LISTED RECORDS: Begin

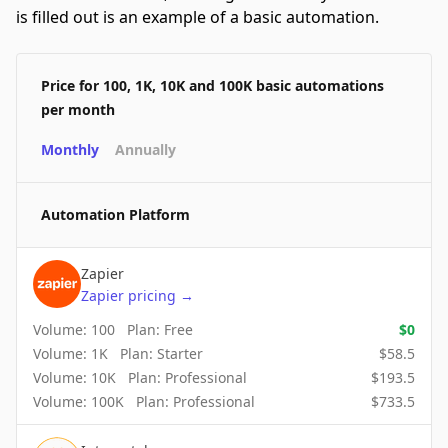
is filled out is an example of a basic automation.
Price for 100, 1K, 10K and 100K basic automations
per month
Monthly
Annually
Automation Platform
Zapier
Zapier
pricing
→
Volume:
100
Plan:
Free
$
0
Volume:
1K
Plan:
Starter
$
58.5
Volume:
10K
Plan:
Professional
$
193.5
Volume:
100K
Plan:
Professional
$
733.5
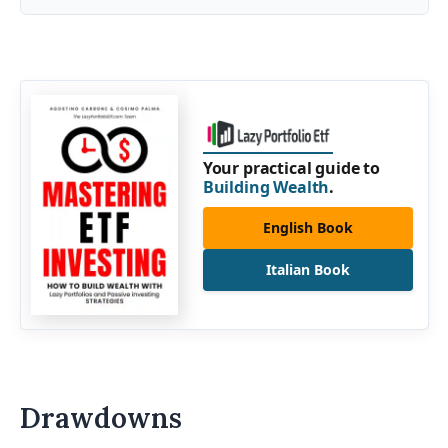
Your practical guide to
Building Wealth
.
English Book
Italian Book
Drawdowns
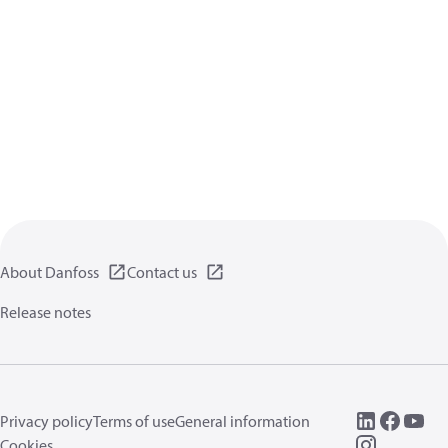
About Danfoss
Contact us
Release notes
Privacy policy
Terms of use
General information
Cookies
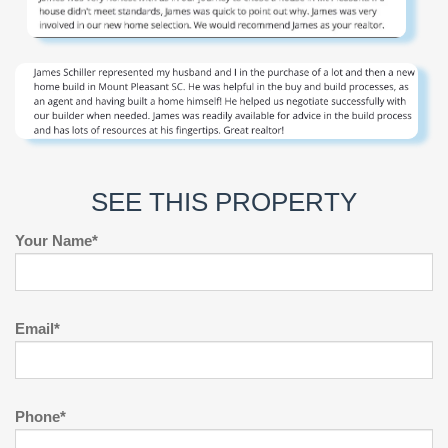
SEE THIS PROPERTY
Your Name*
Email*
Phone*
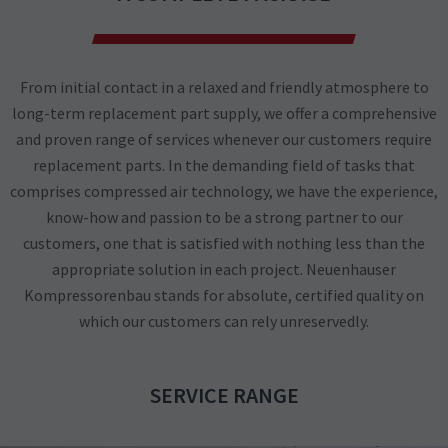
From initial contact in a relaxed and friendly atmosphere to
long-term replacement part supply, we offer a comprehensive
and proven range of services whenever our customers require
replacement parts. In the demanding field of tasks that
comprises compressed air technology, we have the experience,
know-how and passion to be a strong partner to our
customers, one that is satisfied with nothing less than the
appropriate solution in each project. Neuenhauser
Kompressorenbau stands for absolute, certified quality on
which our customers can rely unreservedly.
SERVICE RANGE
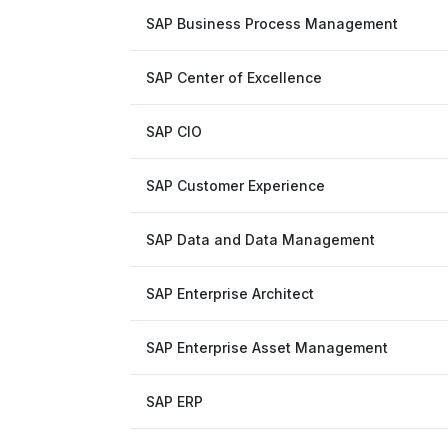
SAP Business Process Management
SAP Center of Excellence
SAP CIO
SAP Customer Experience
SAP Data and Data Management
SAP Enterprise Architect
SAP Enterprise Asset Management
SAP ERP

LISTED RECORDS: End

- [ASSIGNMENT] Some lines in the data above hold the string "that". Find and copy each of them.

- [ANSWER FOR THE TASK]
replacement parts. In the demanding field of tasks that
customers, one that is satisfied with nothing less than the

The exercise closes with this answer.